*** Begin section ***

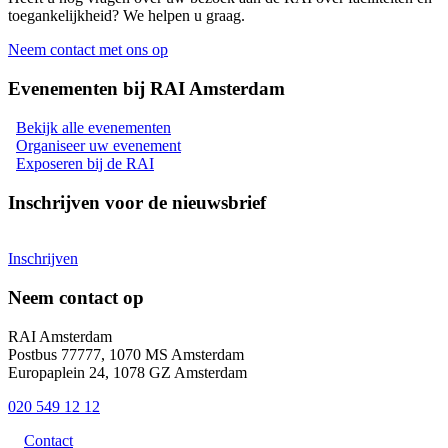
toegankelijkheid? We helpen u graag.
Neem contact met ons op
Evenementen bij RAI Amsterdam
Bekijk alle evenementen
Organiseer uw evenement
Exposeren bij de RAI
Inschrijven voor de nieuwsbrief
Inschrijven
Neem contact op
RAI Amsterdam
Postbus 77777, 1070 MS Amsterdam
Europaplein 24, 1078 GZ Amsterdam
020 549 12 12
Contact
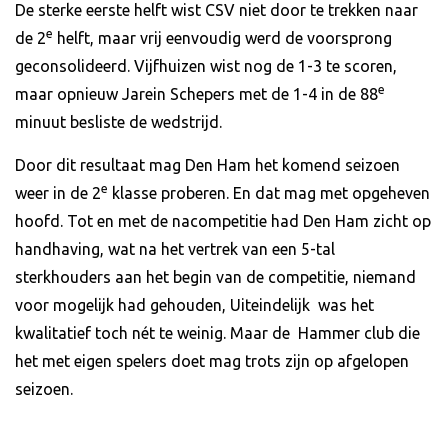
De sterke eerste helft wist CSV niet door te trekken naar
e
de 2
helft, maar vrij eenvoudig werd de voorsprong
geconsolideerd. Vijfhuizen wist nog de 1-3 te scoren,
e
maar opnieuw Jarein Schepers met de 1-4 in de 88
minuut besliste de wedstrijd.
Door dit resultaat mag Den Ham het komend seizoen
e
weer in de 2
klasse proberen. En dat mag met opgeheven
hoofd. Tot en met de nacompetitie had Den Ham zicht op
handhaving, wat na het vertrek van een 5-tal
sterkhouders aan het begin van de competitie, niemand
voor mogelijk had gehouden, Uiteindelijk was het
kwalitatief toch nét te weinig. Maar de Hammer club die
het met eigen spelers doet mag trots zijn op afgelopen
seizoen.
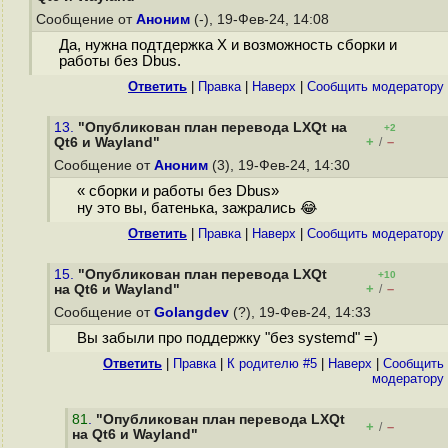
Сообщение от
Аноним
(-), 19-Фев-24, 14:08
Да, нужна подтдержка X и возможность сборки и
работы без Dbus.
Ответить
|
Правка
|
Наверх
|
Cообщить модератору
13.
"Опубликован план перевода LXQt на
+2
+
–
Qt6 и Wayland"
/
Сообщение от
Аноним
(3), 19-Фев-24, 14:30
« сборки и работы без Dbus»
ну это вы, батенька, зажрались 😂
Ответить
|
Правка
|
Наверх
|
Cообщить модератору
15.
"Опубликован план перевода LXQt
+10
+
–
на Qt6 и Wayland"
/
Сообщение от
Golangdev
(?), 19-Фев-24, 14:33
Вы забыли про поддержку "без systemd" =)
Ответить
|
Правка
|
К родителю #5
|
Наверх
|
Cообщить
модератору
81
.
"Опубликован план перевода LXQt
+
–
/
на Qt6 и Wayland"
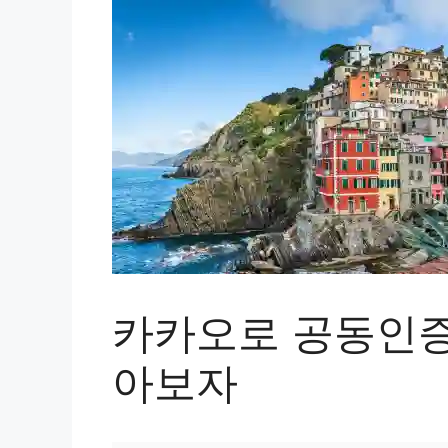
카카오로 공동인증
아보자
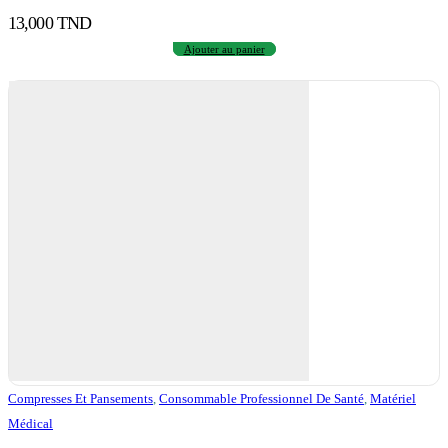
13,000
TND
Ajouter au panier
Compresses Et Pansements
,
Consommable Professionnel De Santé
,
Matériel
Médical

*** End section ***

Exercise: Please return the full listing word for word, but without any pictures.

Task output:
toegankelijkheid? We helpen u graag.
Neem contact met ons op
Evenementen bij RAI Amsterdam
Bekijk alle evenementen
Organiseer uw evenement
Exposeren bij de RAI
Inschrijven voor de nieuwsbrief
Inschrijven
Neem contact op
RAI Amsterdam
Postbus 77777, 1070 MS Amsterdam
Europaplein 24, 1078 GZ Amsterdam
020 549 12 12
Contact
De sterke eerste helft wist CSV niet door te trekken naar
e
de 2
helft, maar vrij eenvoudig werd de voorsprong
geconsolideerd. Vijfhuizen wist nog de 1-3 te scoren,
e
maar opnieuw Jarein Schepers met de 1-4 in de 88
minuut besliste de wedstrijd.
Door dit resultaat mag Den Ham het komend seizoen
e
weer in de 2
klasse proberen. En dat mag met opgeheven
hoofd. Tot en met de nacompetitie had Den Ham zicht op
handhaving, wat na het vertrek van een 5-tal
sterkhouders aan het begin van de competitie, niemand
voor mogelijk had gehouden, Uiteindelijk was het
kwalitatief toch nét te weinig. Maar de Hammer club die
het met eigen spelers doet mag trots zijn op afgelopen
seizoen.
Сообщение от
Аноним
(-), 19-Фев-24, 14:08
Да, нужна подтдержка X и возможность сборки и
работы без Dbus.
Ответить
|
Правка
|
Наверх
|
Cообщить модератору
13.
"Опубликован план перевода LXQt на
+2
+
–
Qt6 и Wayland"
/
Сообщение от
Аноним
(3), 19-Фев-24, 14:30
« сборки и работы без Dbus»
ну это вы, батенька, зажрались 😂
Ответить
|
Правка
|
Наверх
|
Cообщить модератору
15.
"Опубликован план перевода LXQt
+10
+
–
на Qt6 и Wayland"
/
Сообщение от
Golangdev
(?), 19-Фев-24, 14:33
Вы забыли про поддержку "без systemd" =)
Ответить
|
Правка
|
К родителю #5
|
Наверх
|
Cообщить
модератору
81
.
"Опубликован план перевода LXQt
+
–
/
на Qt6 и Wayland"
카카오로 공동인증
아보자
13,000
TND
Ajouter au panier
Compresses Et Pansements
,
Consommable Professionnel De Santé
,
Matériel
Médical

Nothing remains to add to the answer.